LONDON, England: The Bank of England is ready to launch more stimulus measures if the economic recovery is hurt by market expectations of higher interest rates, new chief Mark Carney said Wednesday.
The comments came after the BoE’s Monetary Policy Committee announced a major policy shift last month, with forward guidance on when it could be expected to raise record-low borrowing costs.
The MPC decided in August that it would not lift its key lending rate from 0.50 percent until the unemployment rate falls to a threshold of 7.0 percent.
Such a drop in the rate was not expected to occur for three years, according to BoE projections, but positive economic data has since persuaded some traders that the central bank could start hiking rates in mid-2015.
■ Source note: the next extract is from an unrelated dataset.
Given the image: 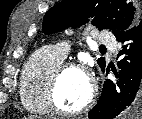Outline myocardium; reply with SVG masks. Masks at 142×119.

Carney warned on Wednesday that this move in so-called forward rates — market predictions of the future path of interest rates — could damage the fragile recovery.
“The upward move in market expectations of where bank rate will head in future could, at the margin, feed into the effective financial conditions facing the real economy,” Carney said in a key speech.
“The MPC will be watching those conditions closely. If they tighten, and the recovery seems to be falling short of the strong growth we need, we will consider carefully whether, and how best, to stimulate the recovery further.
“Our forward guidance was clear that, although we would not reduce the stimulus until the recovery is secure, we would if necessary provide more.”
He added that the rate would need to fall to “at least” the key level of 7.0 percent, adding that this would need to occur “before even beginning to consider whether to raise the bank rate”.
Recent official data showed that the unemployment rate remained at 7.8 percent in the three months to June, unchanged from three previous quarterly readings.
That was above the key 7.0-percent threshold that could trigger a hike in the main interest rate.
The BoE has embarked upon a massive stimulus programme since March 2009, when it slashed its key rate to the current record-low level and launched a radical quantitative easing (QE) policy. Under QE, it has so far pumped £375 billion ($579 billion, 436 billion euros) into the economy to boost lending and growth.
Britain’s economy grew faster than thought in the second quarter, official data showed last week, extending a broad-based recovery.
Gross domestic product (GDP) — the total value of goods and services produced in the economy — grew by 0.7 percent in the second quarter. That was up from the previous estimate of 0.6 percent.